Is the mind the cause of change and of differences in physical outcomes, as Socrates states in the conclusion of the Phaedo, or is it like software responding to the physical hardware of the body? The mind's role was featured as members of the Toronto Philosophy and Calgary Philosophy Meetup groups met on February 20, 2022 to finish reading Plato's dialogue that ends with the execution of Socrates. What does the evolving science of quantum mechanics have to say about the role of the mind as the observer and its effect on the physically observed? What is the cause of the mind itself, and which appeared first in the universe – mind or matter? Our discussion proceeded to address Plato's theory of Forms, based on the principle that things come to be in opposites which are indestructible and incapable of either increase or decrease. Socrates applies this principle in stating that the Form of life itself is the soul and, since the opposite of life is death, the soul as the cause of life is necessarily deathless and therefore eternal. The proposition of an immortal soul remains contentious, and we will explore it and the nature of the Forms further in our upcoming sessions on Plato's Sophist.

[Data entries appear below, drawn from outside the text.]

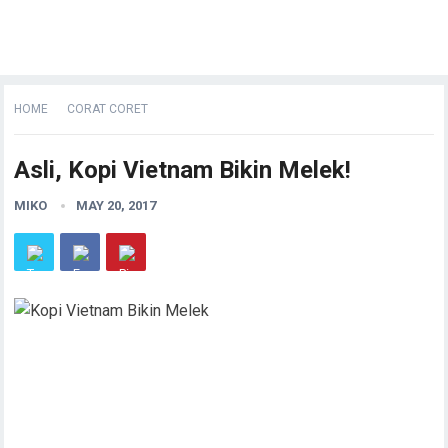
HOME
CORAT CORET
Asli, Kopi Vietnam Bikin Melek!
MIKO
MAY 20, 2017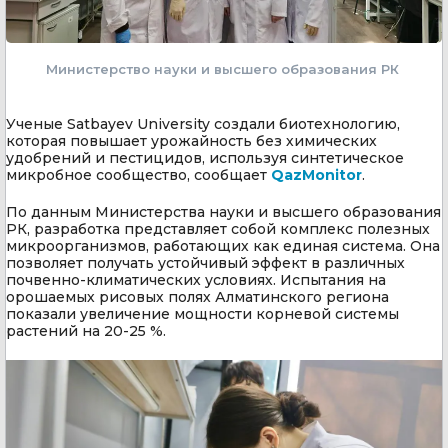
Министерство науки и высшего образования РК
Ученые Satbayev University создали биотехнологию,
которая повышает урожайность без химических
удобрений и пестицидов, используя синтетическое
микробное сообщество, сообщает
QazMonitor
.
По данным Министерства науки и высшего образования
РК, разработка представляет собой комплекс полезных
микроорганизмов, работающих как единая система. Она
позволяет получать устойчивый эффект в различных
почвенно-климатических условиях. Испытания на
орошаемых рисовых полях Алматинского региона
показали увеличение мощности корневой системы
растений на 20-25 %.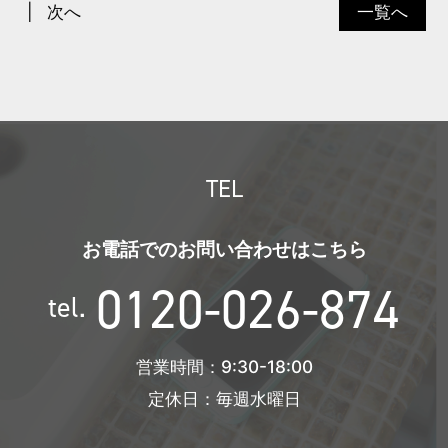
次へ
一覧へ
TEL
お電話でのお問い合わせはこちら
0120-026-874
tel.
営業時間：9:30-18:00
定休日：毎週水曜日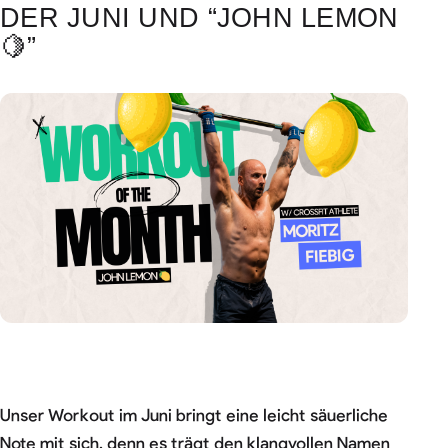
DER JUNI UND “JOHN LEMON
🍋”
Unser Workout im Juni bringt eine leicht säuerliche
Note mit sich, denn es trägt den klangvollen Namen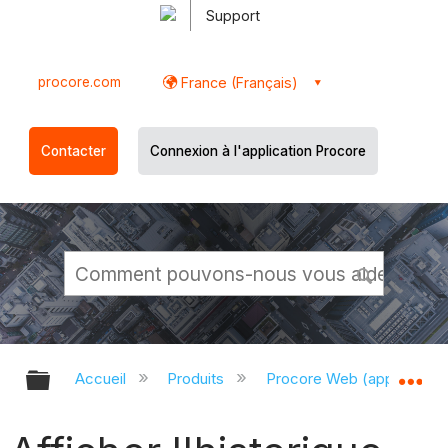
Support
procore.com
France (Français)
Contacter
Connexion à l'application Procore
Développer/réduire la hiérarchie g
Dé
Accueil
Produits
Procore Web (app.proco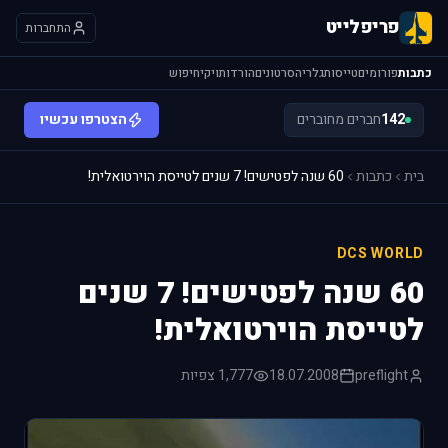
פריפלייט
התחברות
כתבות
פורומים
טייסות
גלריה
סרטונים
הורדות
ויקי
חיפוש
142
חברים מחוברים
הצטרפו עכשיו
בית
כתבות
60 שנה לפטישים! 7 שנים לטייסת הוירטואלית!
DCS WORLD
60 שנה לפטישים! 7 שנים
לטייסת הוירטואלית!
preflight
18.07.2008
1,777 צפיות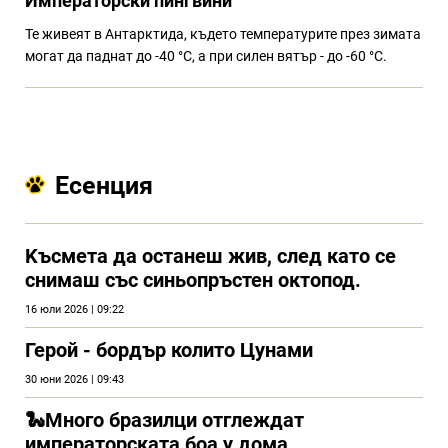
Императорски пингвини
Те живеят в Антарктида, където температурите през зимата
могат да паднат до -40 °C, а при силен вятър - до -60 °C.
Есенция
Kъсмета да останеш жив, след като се
снимаш със синьопръстен октопод.
16 юли 2026 | 09:22
Герой - бордър колито Цунами
30 юни 2026 | 09:43
🐍Много бразилци отглеждат
императорската боа у дома.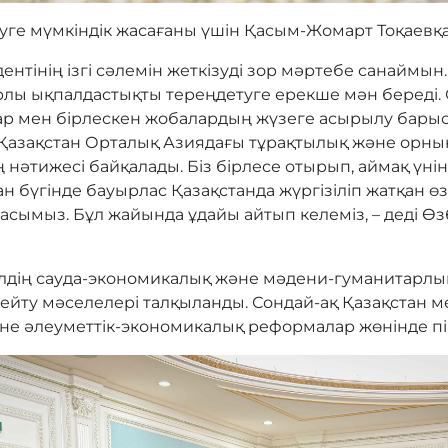
ге мүмкіндік жасағаны үшін Қасым-Жомарт Тоқаевқа
дентінің ізгі сәлемін жеткізуді зор мәртебе санайм
лы ықпалдастықты тереңдетуге ерекше мән береді.
тар мен бірлескен жобалардың жүзеге асырылу бар
 Қазақстан Орталық Азиядағы тұрақтылық және орны
 нәтижесі байқалады. Біз бірлесе отырып, аймақ үні
н бүгінде бауырлас Қазақстанда жүргізіліп жатқан өз
қтасымыз. Бұл жайында ұдайы айтып келеміз, – деді Ө
елдің сауда-экономикалық және мәдени-гуманитарлы
кеңейту мәселелері талқыланды. Сондай-ақ Қазақстан 
не әлеуметтік-экономикалық реформалар жөнінде пікі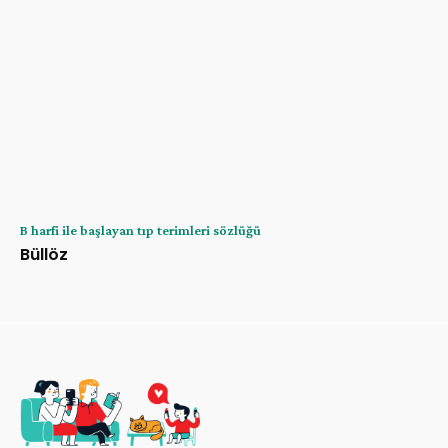
B harfi ile başlayan tıp terimleri sözlüğü
Büllöz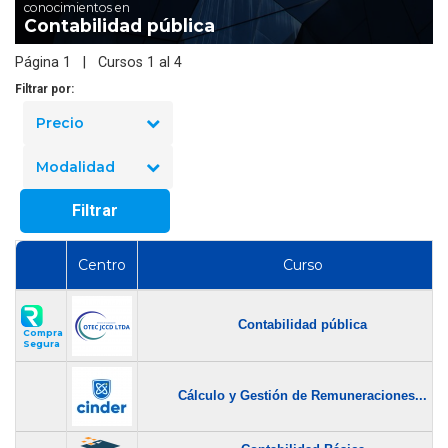
conocimientos en
Contabilidad pública
Página 1 | Cursos 1 al 4
Filtrar por:
Precio
Modalidad
Filtrar
Centro
Curso
Contabilidad pública
Compra
Segura
Cálculo y Gestión de Remuneraciones...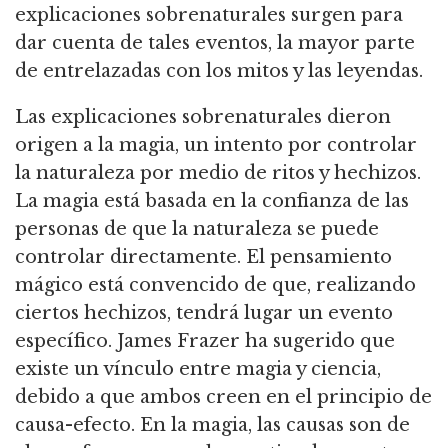
explicaciones sobrenaturales surgen para
dar cuenta de tales eventos, la mayor parte
de entrelazadas con los mitos y las leyendas.
Las explicaciones sobrenaturales dieron
origen a la magia, un intento por controlar
la naturaleza por medio de ritos y hechizos.
La magia está basada en la confianza de las
personas de que la naturaleza se puede
controlar directamente.
El pensamiento
mágico está convencido de que, realizando
ciertos hechizos, tendrá lugar un evento
específico.
James Frazer ha sugerido que
existe un vínculo entre magia y ciencia,
debido a que ambos creen en el principio de
causa-efecto.
En la magia, las causas son de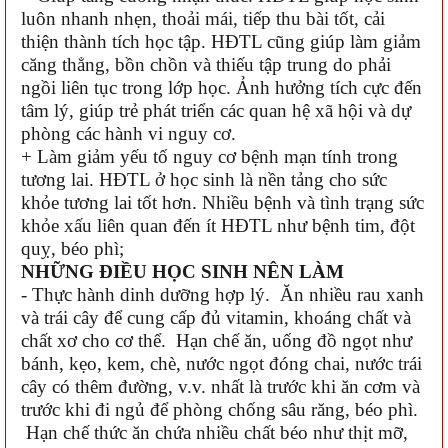
luôn nhanh nhẹn, thoải mái, tiếp thu bài tốt, cải
thiện thành tích học tập. HĐTL cũng giúp làm giảm
căng thẳng, bồn chồn và thiếu tập trung do phải
ngồi liên tục trong lớp học. Ảnh hưởng tích cực đến
tâm lý, giúp trẻ phát triển các quan hệ xã hội và dự
phòng các hành vi nguy cơ.
+ Làm giảm yếu tố nguy cơ bệnh mạn tính trong
tương lai. HĐTL ở học sinh là nền tảng cho sức
khỏe tương lai tốt hơn. Nhiều bệnh và tình trạng sức
khỏe xấu liên quan đến ít HĐTL như bệnh tim, đột
quỵ, béo phì;
NHỮNG ĐIỀU HỌC SINH NÊN LÀM
- Thực hành dinh dưỡng hợp lý. Ăn nhiều rau xanh
và trái cây để cung cấp đủ vitamin, khoáng chất và
chất xơ cho cơ thể. Hạn chế ăn, uống đồ ngọt như
bánh, kẹo, kem, chè, nước ngọt đóng chai, nước trái
cây có thêm đường, v.v. nhất là trước khi ăn cơm và
trước khi đi ngủ để phòng chống sâu răng, béo phì.
Hạn chế thức ăn chứa nhiều chất béo như thịt mỡ,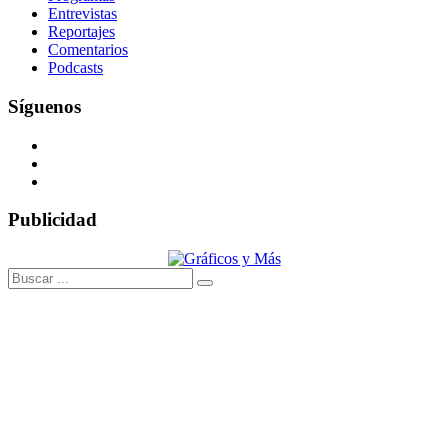
Entrevistas
Reportajes
Comentarios
Podcasts
Síguenos
Publicidad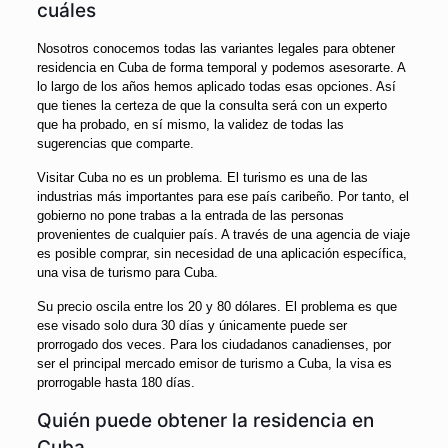
cuáles
Nosotros conocemos todas las variantes legales para obtener
residencia en Cuba de forma temporal y podemos asesorarte. A
lo largo de los años hemos aplicado todas esas opciones. Así
que tienes la certeza de que la consulta será con un experto
que ha probado, en sí mismo, la validez de todas las
sugerencias que comparte.
Visitar Cuba no es un problema. El turismo es una de las
industrias más importantes para ese país caribeño. Por tanto, el
gobierno no pone trabas a la entrada de las personas
provenientes de cualquier país. A través de una agencia de viaje
es posible comprar, sin necesidad de una aplicación específica,
una visa de turismo para Cuba.
Su precio oscila entre los 20 y 80 dólares. El problema es que
ese visado solo dura 30 días y únicamente puede ser
prorrogado dos veces. Para los ciudadanos canadienses, por
ser el principal mercado emisor de turismo a Cuba, la visa es
prorrogable hasta 180 días.
Quién puede obtener la residencia en
Cuba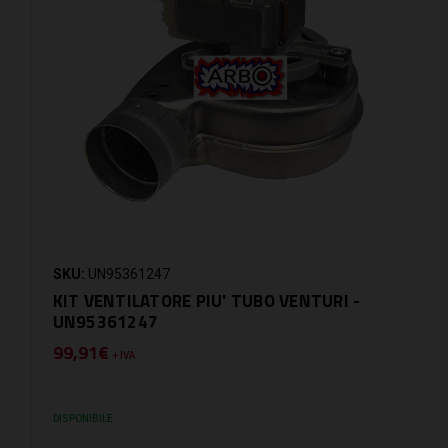
SKU:
UN95361247
KIT VENTILATORE PIU' TUBO VENTURI -
UN95361247
99,91€
+ IVA
DISPONIBILE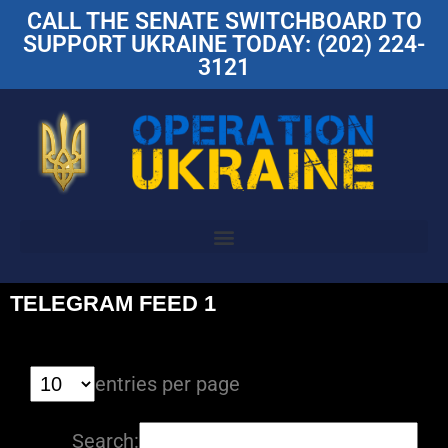
CALL THE SENATE SWITCHBOARD TO
SUPPORT UKRAINE TODAY: (202) 224-
3121
TELEGRAM FEED 1
entries per page
Search: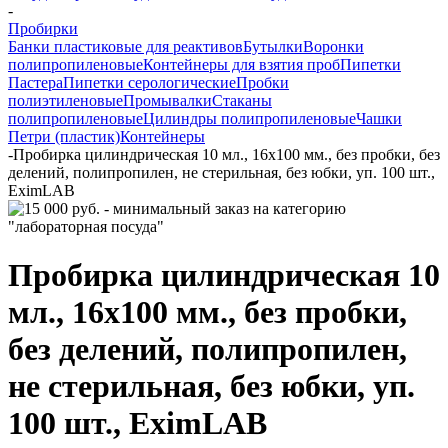
-
Пробирки
Банки пластиковые для реактивов
Бутылки
Воронки
полипропиленовые
Контейнеры для взятия проб
Пипетки
Пастера
Пипетки серологические
Пробки
полиэтиленовые
Промывалки
Стаканы
полипропиленовые
Цилиндры полипропиленовые
Чашки
Петри (пластик)
Контейнеры
-
Пробирка цилиндрическая 10 мл., 16х100 мм., без пробки, без
делений, полипропилен, не стерильная, без юбки, уп. 100 шт.,
EximLAB
Пробирка цилиндрическая 10
мл., 16х100 мм., без пробки,
без делений, полипропилен,
не стерильная, без юбки, уп.
100 шт., EximLAB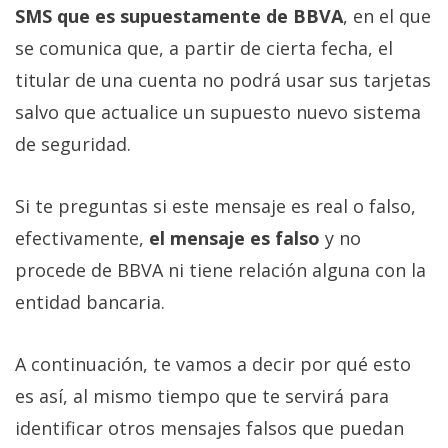
SMS que es supuestamente de BBVA
, en el que
se comunica que, a partir de cierta fecha, el
titular de una cuenta no podrá usar sus tarjetas
salvo que actualice un supuesto nuevo sistema
de seguridad.
Si te preguntas si este mensaje es real o falso,
efectivamente,
el mensaje es falso
y no
procede de BBVA ni tiene relación alguna con la
entidad bancaria.
A continuación, te vamos a decir por qué esto
es así, al mismo tiempo que te servirá para
identificar otros mensajes falsos que puedan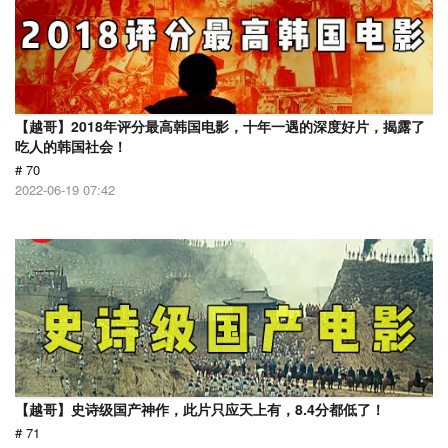
【越哥】2018年评分最高韩国电影，十年一遇的深度好片，揭露了
吃人的韩国社会！
# 70
2022-06-19 07:42
【越哥】史诗级国产神作，此片只应天上有，8.4分都低了！
# 71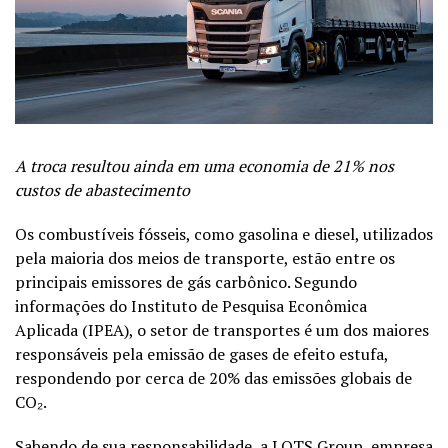
A troca resultou ainda em uma economia de 21% nos
custos de abastecimento
Os combustíveis fósseis, como gasolina e diesel, utilizados
pela maioria dos meios de transporte, estão entre os
principais emissores de gás carbônico. Segundo
informações do Instituto de Pesquisa Econômica
Aplicada (IPEA), o setor de transportes é um dos maiores
responsáveis pela emissão de gases de efeito estufa,
respondendo por cerca de 20% das emissões globais de
CO₂.
Sabendo de sua responsabilidade, a LOTS Group, empresa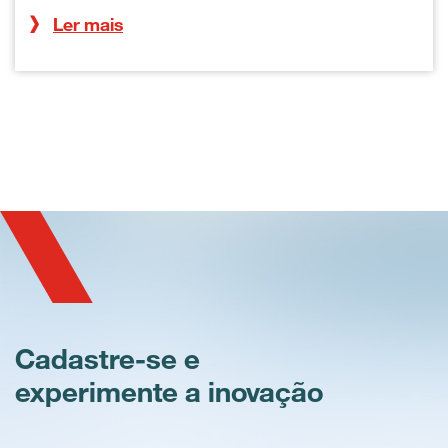
Ler mais
Cadastre-se e
experimente a inovação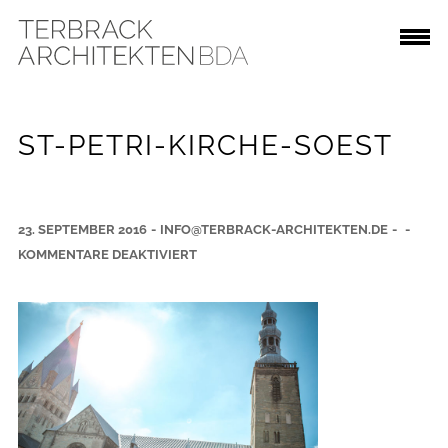
ST-PETRI-KIRCHE-SOEST
23. SEPTEMBER 2016
-
INFO@TERBRACK-ARCHITEKTEN.DE
-
-
F
KOMMENTARE DEAKTIVIERT
Ü
R
S
T
-
P
E
T
R
I
-
K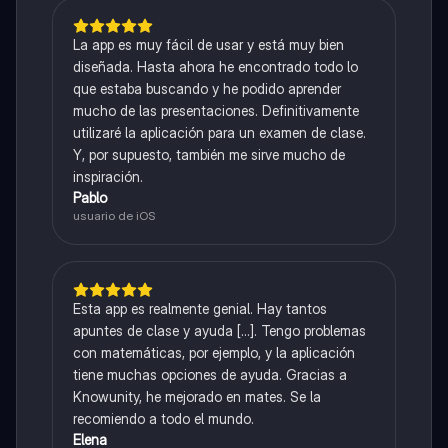
La app es muy fácil de usar y está muy bien
diseñada. Hasta ahora he encontrado todo lo
que estaba buscando y he podido aprender
mucho de las presentaciones. Definitivamente
utilizaré la aplicación para un examen de clase.
Y, por supuesto, también me sirve mucho de
inspiración.
Pablo
usuario de iOS
Esta app es realmente genial. Hay tantos
apuntes de clase y ayuda [...]. Tengo problemas
con matemáticas, por ejemplo, y la aplicación
tiene muchas opciones de ayuda. Gracias a
Knowunity, he mejorado en mates. Se la
recomiendo a todo el mundo.
Elena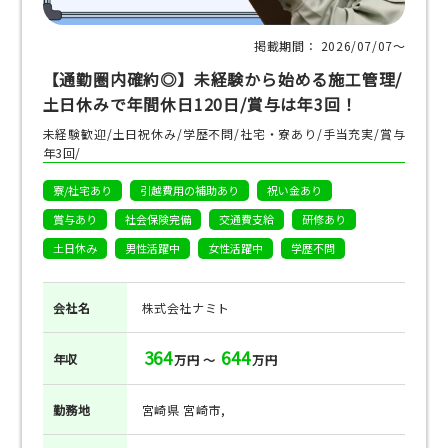
掲載期間： 2026/07/07〜
【通勤圏内確約◎】未経験から始める施工管理/
土日休みで年間休日120日/賞与は年3回！
未経験歓迎/土日祝休み/学歴不問/社宅・寮あり/手当充実/賞与
年3回/
寮/社宅あり
引越費用の補助あり
祝い金あり
賞与あり
社会保険完備
交通費支給
研修あり
土日休み
男性活躍中
女性活躍中
学歴不問
会社名
株式会社ナミト
364
644
年収
万円 ～
万円
勤務地
宮崎県 宮崎市,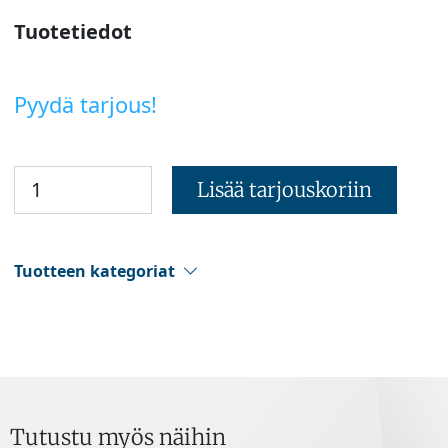
Tuotetiedot
Pyydä tarjous!
Lisää tarjouskoriin
Tuotteen kategoriat
Tutustu myös näihin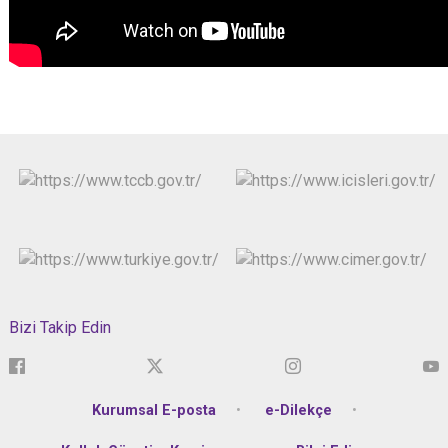
Bizi Takip Edin
Kurumsal E-posta
e-Dilekçe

The nature of wisdom was a focus at the outset of our second session on Plato's Phaedo, when members of the Toronto Philosophy and Calgary Philosophy Meetup groups met on February 6, 2022, to cover passages 77(d)-98(b). Socrates states the soul experiences wisdom when it is free from the continual change and motion of the body and the physical world to which the body belongs, and in such freedom, the soul is able to investigate the unchanging, ever-existing nature of a thing. When the soul understands the limits of a thing – the two points that are the beginning and end of a thing – it can establish the common factor that is equal to both and therefore eternal and unlimited in its potential in the state of becoming in the present. We discussed the distinction that Socrates draws between composite and visible things, such as physical objects, and the soul which is noncomposite and invisible. This led to consideration of Plato's theory of forms, the things in themselves that require nothing other for their definition, and knowledge as information about different things that becomes wisdom when applied to the goal of happiness that all souls are equal. We ended with what might be a practical application of the wisdom in Socrates' question about the order in the generation of a thing. Does the logic of 96(b)-97(e), questioning the order of cause in the becoming of two from one, have relevance to what is now called superposition in quantum physics and quantum computing where two possible states exist simultaneously? Can mathematics correlate to wisdom, as one participant asked?